A new cybersecurity alert reveals that a Chinese state-sponsored botnet, dubbed “Raptor Train,” has compromised more than 260,000 devices, including SOHO routers, IP cameras, NVRs, and NAS devices. The botnet has targeted critical infrastructure in the US, Taiwan, and other regions, with a primary focus on military, government, and industrial sectors.
Botnet Overview:
-
- Raptor Train: A multi-tiered, enterprise-grade botnet that has grown significantly since its inception in May 2020. It mainly infects routers, modems, IP cameras, and NAS devices, with compromised systems peaking at over 60,000 active devices in a single campaign.
- Targets: The botnet has been used to target US and Taiwanese entities in the military, government, higher education, telecommunications, and IT sectors.
Primary Payload: Mirai Variant:
-
- Raptor Train uses a Mirai malware variant, referred to as “Nosedive,” typically used for distributed denial-of-service (DDoS) attacks.
- Though equipped for DDoS, Raptor Train hasn’t been observed conducting such attacks, indicating that the operators may have other malicious intentions.
Flax Typhoon Connection:
-
- The FBI has linked the botnet to Flax Typhoon, a Chinese state-sponsored hacking group, which used the botnet to target critical infrastructure.
- The operators control Raptor Train through the Chinese company Integrity Technology Group, using China Unicom’s Beijing Province Network IP addresses.
Disruption by the FBI:
-
- The FBI and cybersecurity researchers successfully disrupted the botnet, issuing commands to remove the malware from thousands of infected devices.
- The FBI retrieved 1.2 million records of compromised devices from a MySQL database on the botnet’s management server.
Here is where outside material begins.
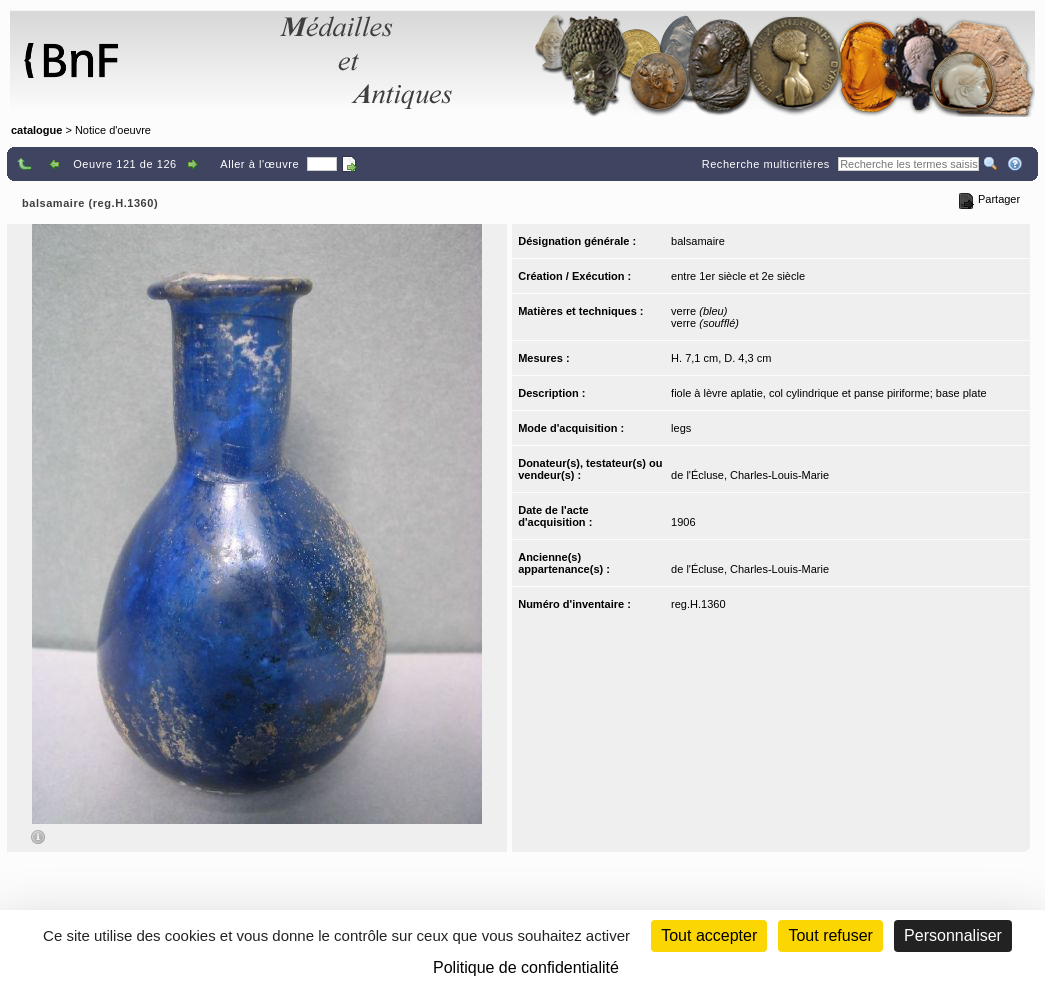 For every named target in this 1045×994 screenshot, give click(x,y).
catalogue (36, 130)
Complex, Multi-Tiered Structure:
-
- The botnet is organized into three tiers:
- Tier 1: Infected devices, including modems, routers, and IP cameras, used for initial infection.
- Tier 2: Command and control (C2) servers that manage payloads and exploitation servers.
- Tier 3: Sparrow nodes, which provide management interfaces and backend functions for controlling the botnet.
- The operators manually control the botnet using SSH and TLS connections from Tier 3 systems.
- The botnet is organized into three tiers:
Campaigns and Zero-Day Exploits:
-
- Raptor Train has launched multiple campaigns since 2020, with the most recent campaigns, Canary and Oriole, adding thousands of new devices to the botnet.
- The botnet operators exploit over 20 device types using both zero-day and known vulnerabilities.
Targets and Global Reach:
-
- The botnet has been involved in exploitation attempts against US military and government entities, IT providers, and defense contractors.
- In addition to US targets, the botnet was used to attack a government agency in Kazakhstan and organizations in the defense sectors of other countries.
Defensive Measures:
-
- For Network Admins:
- Monitor for large outbound data transfers.
- Look out for suspicious traffic to known Raptor Train infrastructure points.
- For Consumers:
- Regularly reboot routers and install vendor updates.
- Replace outdated, unsupported devices that no longer receive security patches.
- For Network Admins:
Raptor Train’s wide-reaching impact demonstrates the sophistication of state-sponsored botnets. By targeting critical infrastructure across the globe, attackers aim to disrupt national security and industrial sectors. Proactive monitoring and maintaining updated systems are essential steps in defending against such threats.